These aren't stripped-down versions of the flagship model—they're purpose-built machines designed for the kind of work where waiting half a minute for an answer is not an option.
OpenAI calls them its “most capable small models yet,” saying that GPT-5.4 Mini is more than two times faster than GPT-5 Mini. If you've ever watched a coding assistant think for 45 seconds before editing three lines of code, then you understand the appeal of a fast model.
We’re introducing GPT-5.4 mini and nano, our most capable small models yet.
GPT-5.4 mini is more than 2x faster than GPT-5 mini. Optimized for coding, computer use, multimodal understanding, and subagents.

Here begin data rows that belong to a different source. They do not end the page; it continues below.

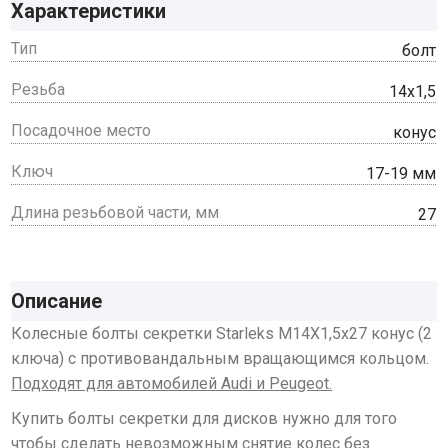
Характеристики
Тип
болт
Резьба
14x1,5
Посадочное место
конус
Ключ
17-19 мм
Длина резьбовой части, мм
27
Описание
Колесные болты секретки Starleks M14X1,5х27 конус (2
ключа) с противовандальным вращающимся кольцом.
Подходят для автомобилей Audi и Peugeot.
Купить болты секретки для дисков нужно для того
чтобы сделать невозможным снятие колес без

So why would anyone release a less accurate model on purpose? The short answer: because accuracy isn't always the bottleneck. If you're running a customer service chatbot that answers the same 200 questions all day, then you don't need the model that scored best on PhD-level chemistry exams. You need the one that responds in under a second and costs a fraction of a cent per reply. That's the space these models are built for.
On OSWorld-Verified, which tests how well a model can actually operate a desktop computer by reading screenshots, Mini hit 72.1%, just shy of the flagship's 75.0%—and both clear the human baseline of 72.4%. GPT-5.4 Nano, meanwhile, scores 52.4% on SWE-Bench Pro and 39.0% on OSWorld—lower than Mini, but still a major leap over previous Nano-class models.

GPT-5.4 Mini runs at a rate of $0.75 per million input tokens and $4.50 per million output tokens via the API. GPT-5.4 Nano is even cheaper: $0.20 per million input tokens and $1.25 per million output tokens—a price point that makes running a huge amount of queries per day financially realistic for startups. For context, Nano is roughly four times cheaper than Mini on inputs.
For regular ChatGPT users, GPT-5.4 Mini is available today to Free and Go users via the "Thinking" option in the plus menu. Paid subscribers who hit their GPT-5.4 rate limits will automatically fall back to Mini. GPT-5.4 Nano, however, is API-only for now—OpenAI is clearly positioning it as a developer tool, not a consumer one.